Abdal Murat da ciddileşti. Kendini bilmezlerin rakip sandığı şu iki ibadet ve feragat ehli adamdan birinin diğeri hakkındaki hüsnü şehadetinden duygulandı. Akça Koca’ya dönerek:

“Abdallar da…” dedi. “Alplar gibidir. Doğru görür, doğru duyar ve doğru söylerler. Yüreklerine ne toz konar ne kir bulaşır. İşte Duğlu kardeş de böyle. Hak önünde irkilmez, çekinmez, düşünmez, hemen boyun kırar.”

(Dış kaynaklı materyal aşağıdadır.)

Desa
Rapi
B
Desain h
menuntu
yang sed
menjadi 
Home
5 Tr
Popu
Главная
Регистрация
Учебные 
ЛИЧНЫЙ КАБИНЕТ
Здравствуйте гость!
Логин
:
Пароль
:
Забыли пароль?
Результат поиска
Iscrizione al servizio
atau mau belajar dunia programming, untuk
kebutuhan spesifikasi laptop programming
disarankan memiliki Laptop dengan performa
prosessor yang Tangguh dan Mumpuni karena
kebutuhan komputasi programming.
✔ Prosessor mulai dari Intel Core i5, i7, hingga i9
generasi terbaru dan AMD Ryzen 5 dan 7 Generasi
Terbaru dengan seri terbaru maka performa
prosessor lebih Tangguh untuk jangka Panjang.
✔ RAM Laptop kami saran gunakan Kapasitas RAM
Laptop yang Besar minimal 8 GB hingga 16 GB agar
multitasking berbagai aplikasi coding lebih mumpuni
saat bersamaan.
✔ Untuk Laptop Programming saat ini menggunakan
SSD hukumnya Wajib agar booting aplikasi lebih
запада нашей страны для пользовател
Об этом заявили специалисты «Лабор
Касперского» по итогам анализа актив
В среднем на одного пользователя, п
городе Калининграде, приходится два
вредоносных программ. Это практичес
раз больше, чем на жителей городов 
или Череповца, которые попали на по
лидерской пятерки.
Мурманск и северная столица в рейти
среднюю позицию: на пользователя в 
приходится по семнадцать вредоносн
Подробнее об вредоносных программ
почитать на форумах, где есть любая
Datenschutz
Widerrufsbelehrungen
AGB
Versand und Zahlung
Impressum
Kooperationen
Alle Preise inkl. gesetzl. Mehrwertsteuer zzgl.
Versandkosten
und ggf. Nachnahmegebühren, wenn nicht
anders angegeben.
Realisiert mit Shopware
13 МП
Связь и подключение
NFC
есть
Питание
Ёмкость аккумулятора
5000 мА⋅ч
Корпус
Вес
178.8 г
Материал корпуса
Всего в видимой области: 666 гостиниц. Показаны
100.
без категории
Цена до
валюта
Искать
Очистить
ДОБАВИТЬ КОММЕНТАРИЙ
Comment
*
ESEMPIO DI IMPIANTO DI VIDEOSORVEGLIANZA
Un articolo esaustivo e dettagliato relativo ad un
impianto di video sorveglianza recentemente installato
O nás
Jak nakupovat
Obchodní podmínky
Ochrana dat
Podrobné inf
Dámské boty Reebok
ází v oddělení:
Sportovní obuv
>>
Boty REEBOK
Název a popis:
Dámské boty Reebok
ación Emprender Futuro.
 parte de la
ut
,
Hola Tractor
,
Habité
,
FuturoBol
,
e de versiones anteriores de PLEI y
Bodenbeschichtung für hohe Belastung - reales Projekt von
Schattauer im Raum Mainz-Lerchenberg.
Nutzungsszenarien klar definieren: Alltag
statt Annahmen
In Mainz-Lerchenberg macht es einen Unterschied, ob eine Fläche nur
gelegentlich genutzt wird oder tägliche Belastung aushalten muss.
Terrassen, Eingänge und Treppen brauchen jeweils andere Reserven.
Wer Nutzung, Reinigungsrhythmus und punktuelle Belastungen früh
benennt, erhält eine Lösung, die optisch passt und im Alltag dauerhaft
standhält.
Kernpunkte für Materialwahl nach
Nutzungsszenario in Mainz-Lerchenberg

Ne Akça Koca ne arkadaşları, şimdiye kadar böyle bir tahlili nefse, tahlili ahlakiye lüzum görmemişlerdi: Abdal Murat’ın şu sözleri üzerine gayriihtiyari bir düşünce geçirmeye başlamışlardı. Evet; onlar da dedeleri, babaları ve bütün Türk muharipleri gibi kendilerinden yüksekleri, kendilerinden kuvvetli olanları kıskanmamışlar, doğruluktan zerre kadar inhiraf etmemişler, yalan söylememişler, hiçbir yerde ve hiçbir sebeple ikiyüzlülük göstermemişlerdi.

Hâlbuki içine düştükleri yeni muhit, sık sık temas ettikleri halk, baştan başa kötüydü. Bu kanı bozuk halkın küçükleri, kendilerinden büyük olanların küçülmesine, zelil olmasına çalışıyorlar, büyükler de küçüklerin bir kat daha küçülmesi, yerlerde -aç ve çıplak- sürünmesi için ellerinden geleni yapıyorlardı.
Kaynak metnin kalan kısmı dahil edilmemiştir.